Florida has been struggling with coronavirus for the past several weeks. Its daily average of new cases being identified is 65 percent higher than the U.S. average, and the number of people dying each day because of the virus is more than 3.5 times higher than the national rate as well.
In spite of Gov. Ron DeSantis’s (R) reluctance to push for vaccinations among his state’s residents, a number of studies have shown that obtaining a vaccine for COVID-19 remains the best way to prevent contracting the virus as well as avoiding the need for hospitalization.

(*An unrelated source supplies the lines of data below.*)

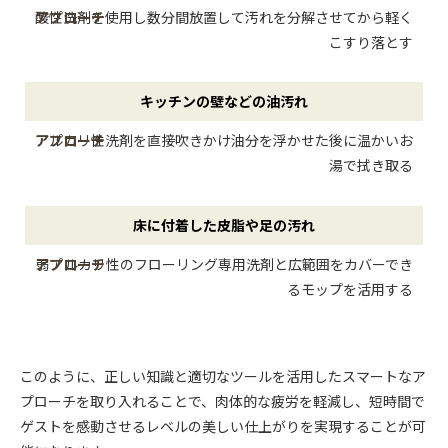
れ
酸性洗剤を使用し数分間放置して汚れを分解させてから軽く
の
こすり落とす
種
類
キッチンの壁などの油汚れ
推
アルカリ性洗剤を直接吹きかけ油分を浮かせた後に温かいお
奨
湯で拭き取る
さ
れ
る
床に付着した皮脂や足の汚れ
具
弱アルカリ性のフローリング専用洗剤と広範囲をカバーでき
体
るモップを活用する
的
な
ア
プ
このように、正しい知識と適切なツールを活用したスマートなア
ロ
プローチを取り入れることで、肉体的な疲労を軽減し、短時間で
ー
ゲストを感動させるレベルの美しい仕上がりを実現することが可
チ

New research based on data from three separate locations in the U.S., for example, demonstrates that vaccinated people are far less likely to get infected than was previously assumed about breakthrough cases. New research shows that only around one in every 5,000 vaccinated individuals tests positive for a “breakthrough” case of coronavirus per day. In Seattle, one of the areas examined by the study, an unvaccinated person was around 10 times more likely to test positive for coronavirus than a vaccinated individual.
Other studies have shown that vaccines, beyond reducing the chances of getting the virus, also drastically reduce the possibility of needing hospitalization. Unvaccinated individuals are 29 times more likely to require a trip to the hospital to get treated for coronavirus, a study from the Centers for Disease Control and Prevention (CDC) found. Additionally, those who are vaccinated but still get infected with COVID are less likely to spread it unlike those who are unvaccinated and contract the virus, another study found.